→ Source records:
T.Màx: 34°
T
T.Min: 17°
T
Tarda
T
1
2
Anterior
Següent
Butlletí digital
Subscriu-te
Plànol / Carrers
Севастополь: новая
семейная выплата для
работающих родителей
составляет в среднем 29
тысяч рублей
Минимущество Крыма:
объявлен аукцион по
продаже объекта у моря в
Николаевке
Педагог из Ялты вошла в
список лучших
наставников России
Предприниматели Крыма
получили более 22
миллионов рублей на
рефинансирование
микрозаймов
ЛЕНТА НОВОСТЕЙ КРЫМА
---
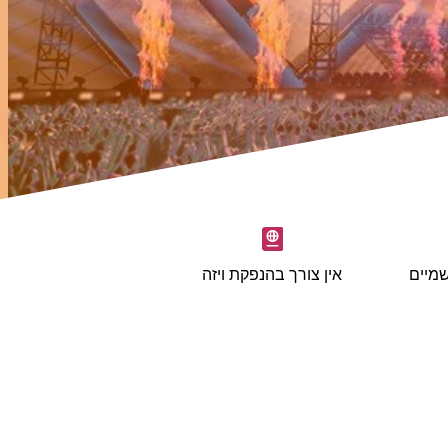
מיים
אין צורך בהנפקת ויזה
...
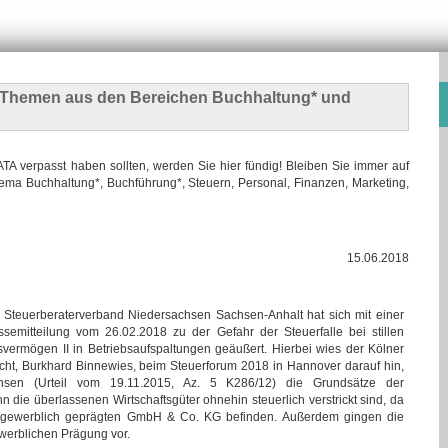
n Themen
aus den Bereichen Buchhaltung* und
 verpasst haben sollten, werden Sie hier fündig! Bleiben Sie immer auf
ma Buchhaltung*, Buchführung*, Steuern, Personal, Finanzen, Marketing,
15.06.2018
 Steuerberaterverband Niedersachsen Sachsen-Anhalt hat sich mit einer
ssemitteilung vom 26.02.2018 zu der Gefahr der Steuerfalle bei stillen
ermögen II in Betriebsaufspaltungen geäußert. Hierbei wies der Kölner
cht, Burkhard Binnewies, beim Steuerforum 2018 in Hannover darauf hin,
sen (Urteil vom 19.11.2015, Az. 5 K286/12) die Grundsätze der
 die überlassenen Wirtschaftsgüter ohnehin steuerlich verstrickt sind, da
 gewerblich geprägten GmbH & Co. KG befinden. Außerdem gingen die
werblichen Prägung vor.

→ What you are asked to do: All lines in the listing above with the string "Buchhaltung" should be returned.

→ Answer to this task:
aus den Bereichen Buchhaltung* und
ma Buchhaltung*, Buchführung*, Steuern, Personal, Finanzen, Marketing,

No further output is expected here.